Exactly as given, write out the lines from the one containing "Task: Click on the Politique" through the end of the listing, with both ends included and nothing else.

◇ ◇ ◇ ◇ ◇ ◇ ◇

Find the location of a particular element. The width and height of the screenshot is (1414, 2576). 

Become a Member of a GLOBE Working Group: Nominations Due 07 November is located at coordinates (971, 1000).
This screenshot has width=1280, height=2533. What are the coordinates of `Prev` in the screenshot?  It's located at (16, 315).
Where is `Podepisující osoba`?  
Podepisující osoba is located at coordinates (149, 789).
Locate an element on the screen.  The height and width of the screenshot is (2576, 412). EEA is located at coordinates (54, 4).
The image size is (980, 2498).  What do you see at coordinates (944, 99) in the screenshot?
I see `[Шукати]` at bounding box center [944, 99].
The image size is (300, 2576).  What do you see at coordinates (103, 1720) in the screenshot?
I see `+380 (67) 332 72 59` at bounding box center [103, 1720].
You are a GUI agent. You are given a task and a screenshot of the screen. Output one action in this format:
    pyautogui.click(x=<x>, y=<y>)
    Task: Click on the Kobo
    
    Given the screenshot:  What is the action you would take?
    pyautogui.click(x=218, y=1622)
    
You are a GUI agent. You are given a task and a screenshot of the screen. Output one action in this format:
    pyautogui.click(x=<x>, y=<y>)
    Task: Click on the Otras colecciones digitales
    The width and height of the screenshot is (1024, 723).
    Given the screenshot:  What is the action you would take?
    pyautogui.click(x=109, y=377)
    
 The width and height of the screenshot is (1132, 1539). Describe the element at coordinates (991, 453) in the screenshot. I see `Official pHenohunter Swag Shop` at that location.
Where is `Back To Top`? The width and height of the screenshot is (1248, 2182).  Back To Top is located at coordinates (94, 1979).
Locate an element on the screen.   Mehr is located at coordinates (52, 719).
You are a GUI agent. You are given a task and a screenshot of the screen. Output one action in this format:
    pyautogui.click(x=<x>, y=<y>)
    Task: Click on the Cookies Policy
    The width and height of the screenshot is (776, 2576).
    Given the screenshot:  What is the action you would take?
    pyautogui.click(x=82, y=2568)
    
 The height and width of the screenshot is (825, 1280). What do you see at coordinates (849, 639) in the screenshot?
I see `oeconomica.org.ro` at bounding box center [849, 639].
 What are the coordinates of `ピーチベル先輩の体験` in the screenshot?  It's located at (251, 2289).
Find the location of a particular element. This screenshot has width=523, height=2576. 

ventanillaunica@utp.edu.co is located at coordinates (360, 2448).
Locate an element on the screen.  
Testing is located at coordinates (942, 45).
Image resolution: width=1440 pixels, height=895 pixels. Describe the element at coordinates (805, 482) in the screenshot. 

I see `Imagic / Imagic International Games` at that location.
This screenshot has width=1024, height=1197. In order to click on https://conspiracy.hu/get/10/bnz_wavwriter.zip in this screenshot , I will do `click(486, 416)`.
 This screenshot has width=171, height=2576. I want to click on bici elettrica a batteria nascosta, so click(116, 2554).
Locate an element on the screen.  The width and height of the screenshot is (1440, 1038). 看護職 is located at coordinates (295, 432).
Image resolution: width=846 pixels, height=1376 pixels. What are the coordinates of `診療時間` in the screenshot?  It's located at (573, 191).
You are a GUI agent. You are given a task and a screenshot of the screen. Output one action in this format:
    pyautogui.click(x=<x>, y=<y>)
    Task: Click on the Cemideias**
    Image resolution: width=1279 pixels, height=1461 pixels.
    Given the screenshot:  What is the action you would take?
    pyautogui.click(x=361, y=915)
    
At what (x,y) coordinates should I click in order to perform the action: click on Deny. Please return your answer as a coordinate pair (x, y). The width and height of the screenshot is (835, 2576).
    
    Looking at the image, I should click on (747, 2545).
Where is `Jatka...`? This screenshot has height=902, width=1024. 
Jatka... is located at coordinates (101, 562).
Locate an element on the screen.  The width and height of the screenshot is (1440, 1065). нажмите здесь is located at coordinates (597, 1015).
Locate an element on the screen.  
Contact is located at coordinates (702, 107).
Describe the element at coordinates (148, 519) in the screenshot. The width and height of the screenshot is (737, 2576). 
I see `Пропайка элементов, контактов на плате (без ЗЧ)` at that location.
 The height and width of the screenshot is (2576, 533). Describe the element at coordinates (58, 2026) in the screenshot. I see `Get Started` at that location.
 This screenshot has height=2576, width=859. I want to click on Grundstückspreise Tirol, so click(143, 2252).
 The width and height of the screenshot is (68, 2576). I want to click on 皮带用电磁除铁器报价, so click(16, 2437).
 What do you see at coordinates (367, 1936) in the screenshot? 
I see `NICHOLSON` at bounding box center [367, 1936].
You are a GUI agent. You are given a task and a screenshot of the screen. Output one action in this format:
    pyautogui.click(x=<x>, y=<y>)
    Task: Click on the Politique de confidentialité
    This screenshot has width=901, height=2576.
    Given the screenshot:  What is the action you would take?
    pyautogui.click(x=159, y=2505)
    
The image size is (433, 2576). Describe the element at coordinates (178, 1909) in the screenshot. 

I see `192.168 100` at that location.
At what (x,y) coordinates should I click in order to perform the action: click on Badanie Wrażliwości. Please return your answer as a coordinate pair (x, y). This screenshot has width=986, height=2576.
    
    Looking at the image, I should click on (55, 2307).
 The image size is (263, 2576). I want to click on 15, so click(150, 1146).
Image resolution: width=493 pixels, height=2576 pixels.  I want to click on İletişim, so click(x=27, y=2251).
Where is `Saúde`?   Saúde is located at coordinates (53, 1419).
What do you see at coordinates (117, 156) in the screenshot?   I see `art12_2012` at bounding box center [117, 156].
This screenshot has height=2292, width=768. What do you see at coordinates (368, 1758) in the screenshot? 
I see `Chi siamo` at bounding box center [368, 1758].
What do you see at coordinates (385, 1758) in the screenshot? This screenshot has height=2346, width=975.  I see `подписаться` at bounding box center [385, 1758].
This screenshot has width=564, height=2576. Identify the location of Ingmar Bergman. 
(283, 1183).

◇ ◇ ◇ ◇ ◇ ◇ ◇

* Completed task *
    Task: Click on the Politique de confidentialité
    This screenshot has width=901, height=2576.
    Given the screenshot:  What is the action you would take?
    pyautogui.click(x=159, y=2505)
    
The image size is (433, 2576). Describe the element at coordinates (178, 1909) in the screenshot. 

I see `192.168 100` at that location.
At what (x,y) coordinates should I click in order to perform the action: click on Badanie Wrażliwości. Please return your answer as a coordinate pair (x, y). This screenshot has width=986, height=2576.
    
    Looking at the image, I should click on (55, 2307).
 The image size is (263, 2576). I want to click on 15, so click(150, 1146).
Image resolution: width=493 pixels, height=2576 pixels.  I want to click on İletişim, so click(x=27, y=2251).
Where is `Saúde`?   Saúde is located at coordinates (53, 1419).
What do you see at coordinates (117, 156) in the screenshot?   I see `art12_2012` at bounding box center [117, 156].
This screenshot has height=2292, width=768. What do you see at coordinates (368, 1758) in the screenshot? 
I see `Chi siamo` at bounding box center [368, 1758].
What do you see at coordinates (385, 1758) in the screenshot? This screenshot has height=2346, width=975.  I see `подписаться` at bounding box center [385, 1758].
This screenshot has width=564, height=2576. Identify the location of Ingmar Bergman. 
(283, 1183).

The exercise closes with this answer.